Question

The acceleration of a particle along a straight line is defined by a=(2t−9)m/s2, where t is in seconds. At t = 0, s = 1 m and v = 10 m/s. 1.) What is the particle's position after t=9 second

Answer 1

Step-by-step explanation:

Knowing that acceleration is the derivative of velocity, and velocity is the derivative of position, we can integrate the acceleration function with respect to t, find the constant, and then repeat the process to find the position function with its respective constant.
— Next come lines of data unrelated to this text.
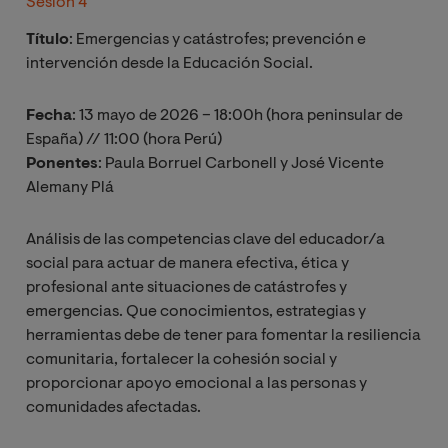
Sesión 4
Título
: Emergencias y catástrofes; prevención e
intervención desde la Educación Social.
Fecha
: 13 mayo de 2026 – 18:00h (hora peninsular de
España) // 11:00 (hora Perú)
Ponentes
: Paula Borruel Carbonell y José Vicente
Alemany Plá
Análisis de las competencias clave del educador/a
social para actuar de manera efectiva, ética y
profesional ante situaciones de catástrofes y
emergencias. Que conocimientos, estrategias y
herramientas debe de tener para fomentar la resiliencia
comunitaria, fortalecer la cohesión social y
proporcionar apoyo emocional a las personas y
comunidades afectadas.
`v(t) = \int\(a(t)dt=\int(2t-9)dt = (2t^2)/(2)-9t+C_v`

Using t = 0 and v = 10 m/s,

`v(0) = 10 m/s = (0)^2 - 9(0)+C_v`

leaving
`C_v` to be 10 m/s.

Then,

`s(t) = \int\(v(t)dt= \int(t^2-9t+10)dt=(t^3)/(3)-(9t^2)/(2)+10t+C_s\\`

Using t = 0 and s = 1 m

`s(t) = ((0)^3)/(3)-(9(0)^2)/(2)+10(0)+C_s`

leaving
`C_s` to be 1 m.

Plugging in t = 9 seconds into our new equation gives

`((9)^3)/(3)-(9(9)^2)/(2)+10(9)+1`

which gives -30.5 m